When it came to Ari’s surgery, I dreaded the rehab almost as much as I dreaded the surgery. I signed Ari up for Conductive Education summer camp, which was Monday-Friday for three hours every day for four weeks of our summer… in downtown Phoenix. The commute, leaving Gabe and Bella with their nanny and missing their summer vacation, having Liam out and about during his nap time, trying to get Ari to cooperate with PT for 15 hours and car rides for at least 8 hours a week… were all reasons that I just could not get excited about it. Well, all those things still happened, but guess what? It was worth it! It was so worth the inconvenience to see Ari go from being a floppy noodle post-op to retain nearly 90% of her pre-op strength. But this time, it’s real strength and not just her tone. She’s using her real muscles instead of her spasticity, and she is looking good!
At this point in time, Ari has regained the ability to sit independently in a chair or on the toilet without falling. She has also regained the ability to stand for short periods with support using her hands on a bar to hold her up. She is trying oh so hard to take steps on her own. The right leg is still pretty obstinate, but the left leg is doing so much to try and compensate for it. She is using her right hand much more now than she ever was before. Our amazing conductor, Bea, stressed the importance of Ari’s right hand functionality, stating how it was essential to her learning to walk using a walker. She used reminders, elbow splints, handles at the table, toys, music, and anything else she could to get Ari in the habit of incorporating her right hand into the daily routine. Ari seemed tickled by all the attention to her oft neglected “rightie”.
If I were talking to a newbie, I would describe Conductive Ed as therapy boot camp. While its emphasis is gross motor, Ari also received OT, speech, and music therapies informally throughout the program. I love the equipment they use too… simple, ingenious pieces created to maximize function and benefit for the child without being cumbersome. They are also extremely affordable (I bought this therapy ladder for $35 for home!), convenient, and yes aesthetically pleasing! I don’t think I’m alone when I say that I am so tired of all the equipment resembling torture devises piling up in my living room. Not so welcoming. Now, this ladder is very discreet and not intimidating at all… it almost looks like furniture. I am so tired of feeling like, as a mom of a child with special needs, aesthetics should not matter at all to me. They still do! Most importantly, however, is that this ladder (and everything else) is so easy to use that I actually pull it out every day instead of once in a great while, which means Ari is improving lots because of it.
See this handle? It helps Ari sit up straight and use her right hand/arm. It only works with one of these slatted Conductive Ed tables (unless I drill two holes in my kitchen table), so it looks like I’ll be buying a table too pretty soon (for only $150 for a 6 ft table, why wouldn’t I?).

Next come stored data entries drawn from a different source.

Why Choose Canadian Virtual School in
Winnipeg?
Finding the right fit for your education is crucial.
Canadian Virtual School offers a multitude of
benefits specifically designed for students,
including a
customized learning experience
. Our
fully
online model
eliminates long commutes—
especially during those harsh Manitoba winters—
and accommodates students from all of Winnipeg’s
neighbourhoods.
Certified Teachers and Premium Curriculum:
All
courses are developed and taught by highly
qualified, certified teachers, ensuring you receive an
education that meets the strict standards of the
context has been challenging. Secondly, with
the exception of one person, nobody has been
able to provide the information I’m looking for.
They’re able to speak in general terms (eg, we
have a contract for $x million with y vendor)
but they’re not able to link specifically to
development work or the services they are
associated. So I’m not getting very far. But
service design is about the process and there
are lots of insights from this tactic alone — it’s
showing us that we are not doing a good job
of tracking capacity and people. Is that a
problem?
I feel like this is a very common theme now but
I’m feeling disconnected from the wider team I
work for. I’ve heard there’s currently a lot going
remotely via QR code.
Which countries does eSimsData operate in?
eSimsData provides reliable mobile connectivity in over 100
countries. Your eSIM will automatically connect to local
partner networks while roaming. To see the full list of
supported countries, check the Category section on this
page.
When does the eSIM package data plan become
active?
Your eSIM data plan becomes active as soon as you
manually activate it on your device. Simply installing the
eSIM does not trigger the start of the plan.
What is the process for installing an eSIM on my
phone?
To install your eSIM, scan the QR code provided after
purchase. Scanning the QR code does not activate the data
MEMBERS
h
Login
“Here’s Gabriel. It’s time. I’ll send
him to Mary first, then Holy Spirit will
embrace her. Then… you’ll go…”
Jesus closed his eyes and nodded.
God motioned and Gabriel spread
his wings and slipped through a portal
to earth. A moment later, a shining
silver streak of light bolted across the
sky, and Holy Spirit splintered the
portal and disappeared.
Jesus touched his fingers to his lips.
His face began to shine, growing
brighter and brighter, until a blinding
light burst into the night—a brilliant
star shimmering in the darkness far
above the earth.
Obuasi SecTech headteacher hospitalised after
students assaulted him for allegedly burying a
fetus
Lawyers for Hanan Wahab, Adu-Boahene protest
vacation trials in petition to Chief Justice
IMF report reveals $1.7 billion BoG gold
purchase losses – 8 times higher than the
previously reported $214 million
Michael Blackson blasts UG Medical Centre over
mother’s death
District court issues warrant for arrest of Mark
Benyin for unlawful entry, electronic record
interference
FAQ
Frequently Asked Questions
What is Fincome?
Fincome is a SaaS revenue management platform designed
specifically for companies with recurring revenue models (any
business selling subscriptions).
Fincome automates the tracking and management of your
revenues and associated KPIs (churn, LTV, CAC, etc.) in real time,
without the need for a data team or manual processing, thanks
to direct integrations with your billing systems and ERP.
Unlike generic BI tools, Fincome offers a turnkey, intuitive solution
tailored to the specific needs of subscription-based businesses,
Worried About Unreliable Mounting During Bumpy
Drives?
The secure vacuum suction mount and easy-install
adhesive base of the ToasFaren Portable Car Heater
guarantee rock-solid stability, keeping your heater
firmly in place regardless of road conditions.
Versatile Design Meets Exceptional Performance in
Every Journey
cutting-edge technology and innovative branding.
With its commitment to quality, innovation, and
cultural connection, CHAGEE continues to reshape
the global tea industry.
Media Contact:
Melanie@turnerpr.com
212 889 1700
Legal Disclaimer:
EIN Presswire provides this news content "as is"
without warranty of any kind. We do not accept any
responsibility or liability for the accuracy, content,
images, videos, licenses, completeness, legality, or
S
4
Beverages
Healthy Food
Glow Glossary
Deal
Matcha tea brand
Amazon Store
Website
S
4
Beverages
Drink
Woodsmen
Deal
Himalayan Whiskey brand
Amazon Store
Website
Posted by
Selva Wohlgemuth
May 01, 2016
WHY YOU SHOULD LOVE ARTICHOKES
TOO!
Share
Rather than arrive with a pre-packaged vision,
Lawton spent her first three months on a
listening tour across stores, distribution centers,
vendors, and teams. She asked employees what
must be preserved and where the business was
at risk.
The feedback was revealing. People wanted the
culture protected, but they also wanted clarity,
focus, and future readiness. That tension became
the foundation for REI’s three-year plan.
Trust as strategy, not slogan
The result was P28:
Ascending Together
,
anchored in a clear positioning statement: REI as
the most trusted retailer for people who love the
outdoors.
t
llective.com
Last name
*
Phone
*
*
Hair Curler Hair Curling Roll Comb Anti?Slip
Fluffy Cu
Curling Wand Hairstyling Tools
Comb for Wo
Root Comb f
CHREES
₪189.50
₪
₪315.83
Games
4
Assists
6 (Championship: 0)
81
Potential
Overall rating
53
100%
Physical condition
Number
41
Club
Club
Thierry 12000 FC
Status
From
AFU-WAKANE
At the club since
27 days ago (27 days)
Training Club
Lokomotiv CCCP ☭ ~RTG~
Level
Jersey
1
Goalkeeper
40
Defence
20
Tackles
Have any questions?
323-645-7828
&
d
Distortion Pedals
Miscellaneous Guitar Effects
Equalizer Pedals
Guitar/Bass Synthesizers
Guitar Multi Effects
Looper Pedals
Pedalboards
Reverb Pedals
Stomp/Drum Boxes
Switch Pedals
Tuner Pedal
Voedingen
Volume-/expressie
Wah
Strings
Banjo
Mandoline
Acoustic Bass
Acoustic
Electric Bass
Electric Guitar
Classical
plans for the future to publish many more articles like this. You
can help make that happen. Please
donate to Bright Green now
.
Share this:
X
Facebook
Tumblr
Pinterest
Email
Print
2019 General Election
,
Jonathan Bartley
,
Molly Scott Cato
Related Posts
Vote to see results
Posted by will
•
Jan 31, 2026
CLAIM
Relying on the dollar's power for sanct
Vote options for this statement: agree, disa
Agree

We also made some great new friends and connections while we were there. It is a sheer joy to talk with other moms living the same life. As far away as we may live, and as different as we may be in other ways, there is definitely an indescribable bond between us that is immediate and lasting. We share stories, ask questions, compare doctor’s notes, talk about new health findings, clinical trials, recent medical publications, great physicians, up-and-coming physicians, nightmarish physicians (cough cough Dr. Zozobrado), schools, IEP’s, caregivers, vehicle modifications, diet modifications, kitchen remodels and everything in between. We sit there together, trying to be secretary and executive assistant for our children (on the phone like mad scheduling appointments, coordinating everything and everyone in our child’s life from A to Z), but we get sucked into the very interesting conversation great feeling of “not alone” and we spent the hours talking/learning/healing with each other.
And while Conductive Ed may be over for now, we will be going back next summer. In the meantime, I will be taking Ari downtown (even further) to CRS Rehab for PT for one hour, three days a week, after school (read: there and back in rush hour with four exhausted small children). This, we’ve already been doing for a couple weeks, and it isn’t fun. In fact, it’s work… necessary work, but work nonetheless for everyone involved. There is no real joy in this, save it be for the knowledge that I am doing every thing I can to help my child recover physically from her surgery and reach her maximum physical potential. I also know that after just a few more weeks of this schedule, it will (hopefully) feel like second nature. I have always said that humans are so adaptable. I’ve seen this in my life and as a counselor to others. When necessity demands it, people can truly perform under some crazy conditions. At least, that’s what I keep telling myself :).